# Week 10 - Neural Networks

Learning contents:
1. Detailed example: Two-layer MLP for regression
    - Forward pass: Calculate the values of $z_1$, $z_2$, and $y$
    - Compute the mean squared error
    - Using backpropagation, compute the gradient or the error w.r.t the weights $w^{(2)}_2$ and $w^{(1)}_{2,2}$ 
    - Compute the updated weights for $w^{(2)}_2$ and $w^{(1)}_{2,2}$ 
2. PyTorch: 2-layer MLP for classification
    - Create and train a 2-layer MLP

# 1) Detailed example: Two-layer MLP for regression
We'll be working through a forward and back-propagation example in all its details for a 2-layer MLP for regression. Our network has the following structure:

![](two-layer-nn.svg)

Where 
    $$
    z_j = \text{ReLU}\left(a_j \right)
    \qquad
    a_j = \sum_i w^{(1)}_{ij} x_i
    \qquad
    y_j = \sum_i w^{(2)}_{ij} z_i
    $$
and the biases 
    $$
    x_0 = z_0 = 1
    $$

Suppose, we have the weights
    $$
    \mathbf{W}^{(1)} = \left[ 
        \begin{matrix}
        0.1 & 0.2\\
        -1.1 & 1.2\\
        -2.1 & 2.2
        \end{matrix}
    \right]
    \qquad
    \mathbf{w}^{(2)} = \left[ 
        \begin{matrix}
        -0.1\\
        1.1 \\
        2.2
        \end{matrix}
    \right]
    $$
Notice that the bias weights are included in the weight matrix.

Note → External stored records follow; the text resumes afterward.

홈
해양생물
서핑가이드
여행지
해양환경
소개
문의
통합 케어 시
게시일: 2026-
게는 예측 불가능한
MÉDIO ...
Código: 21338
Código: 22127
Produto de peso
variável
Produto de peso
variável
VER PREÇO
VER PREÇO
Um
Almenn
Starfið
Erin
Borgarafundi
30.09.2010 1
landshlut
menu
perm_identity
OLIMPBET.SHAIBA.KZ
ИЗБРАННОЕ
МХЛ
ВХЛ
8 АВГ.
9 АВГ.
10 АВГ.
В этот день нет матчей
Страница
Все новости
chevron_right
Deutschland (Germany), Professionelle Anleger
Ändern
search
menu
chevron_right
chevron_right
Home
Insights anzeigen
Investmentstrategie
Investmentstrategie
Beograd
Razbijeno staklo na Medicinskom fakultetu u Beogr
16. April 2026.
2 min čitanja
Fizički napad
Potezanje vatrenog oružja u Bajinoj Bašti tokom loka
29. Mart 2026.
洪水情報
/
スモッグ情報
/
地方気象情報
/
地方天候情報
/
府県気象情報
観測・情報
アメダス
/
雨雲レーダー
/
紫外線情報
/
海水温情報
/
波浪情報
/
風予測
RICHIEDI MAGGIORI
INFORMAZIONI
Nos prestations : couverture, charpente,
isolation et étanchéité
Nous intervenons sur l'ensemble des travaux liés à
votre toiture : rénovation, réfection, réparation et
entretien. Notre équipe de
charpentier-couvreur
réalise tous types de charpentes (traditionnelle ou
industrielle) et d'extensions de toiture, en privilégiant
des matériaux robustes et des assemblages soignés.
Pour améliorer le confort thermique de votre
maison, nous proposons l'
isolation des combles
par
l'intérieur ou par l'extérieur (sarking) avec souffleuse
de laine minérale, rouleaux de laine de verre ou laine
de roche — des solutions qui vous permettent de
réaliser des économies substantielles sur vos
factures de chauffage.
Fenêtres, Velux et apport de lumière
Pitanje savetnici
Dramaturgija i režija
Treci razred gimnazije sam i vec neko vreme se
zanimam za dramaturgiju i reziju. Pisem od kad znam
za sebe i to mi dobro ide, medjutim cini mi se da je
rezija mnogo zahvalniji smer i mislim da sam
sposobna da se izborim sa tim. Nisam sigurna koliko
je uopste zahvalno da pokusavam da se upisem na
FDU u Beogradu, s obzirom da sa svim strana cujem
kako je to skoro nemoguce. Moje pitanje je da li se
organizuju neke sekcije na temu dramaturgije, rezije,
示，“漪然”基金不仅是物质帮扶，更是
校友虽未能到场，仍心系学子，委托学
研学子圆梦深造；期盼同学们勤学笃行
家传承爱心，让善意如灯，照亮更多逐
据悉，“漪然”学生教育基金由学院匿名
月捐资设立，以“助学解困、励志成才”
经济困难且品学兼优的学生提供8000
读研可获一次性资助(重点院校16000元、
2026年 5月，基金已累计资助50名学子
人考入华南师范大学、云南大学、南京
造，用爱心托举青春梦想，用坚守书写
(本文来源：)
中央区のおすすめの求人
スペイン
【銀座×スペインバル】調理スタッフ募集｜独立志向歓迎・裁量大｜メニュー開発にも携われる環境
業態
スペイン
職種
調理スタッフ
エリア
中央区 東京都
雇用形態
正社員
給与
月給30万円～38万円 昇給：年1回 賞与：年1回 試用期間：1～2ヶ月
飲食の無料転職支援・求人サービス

Relating it to the drawing, we have $w_{0,1} = 0.1$, $w_{1,2} = 1.2$

Moreover, we are given an input
    $$
    \mathbf{x} = \left[ 
        \begin{matrix}
        0.1 \\
        0.2
        \end{matrix}
    \right]
    $$
    
Relating these to the drawing, we have $w^{(1)}_{1,2} = 1.2$ and $x_1 = 0.1$

## 1.1) Forward pass: Calculate the values of $z_1$, $z_2$, and $y$

Use the values and formulas given above, as well as information about the ReLU activation function given in lecture 19 sldie 9 to determine the values. 

In [None]:
activator = lambda a : np.array([])

: 

## 1.2) Compute the mean squared error
Suppose our target $t=2$.
Use the formula for MSE shown in lecture 19, slide 17 (8)

## 1.3) Using backpropagation, compute the gradient or the error w.r.t the weights $w^{(2)}_2$ and $w^{(1)}_{2,2}$ 
This corresponds to the bottom row of weights on the figure

To compute this, look at formulas 5.65 - 5.67 in the course book(Bishop).

## 1.4) Compute the updated weights for $w^{(2)}_2$ and $w^{(1)}_{2,2}$ 
Use a learning rate $\eta = 0.1$ 

You will want to use formula 5.43 in the course book to determine the updated weights



# 2) PyTorch: 2-layer MLP for classification
Luckily, there are some nice Deep Learning libraries out there, that make working with neural networks a pleasure.
The two most noteable are [Tensorflow](https://www.tensorflow.org) and [PyTorch](https://pytorch.org). We'll be using the latter.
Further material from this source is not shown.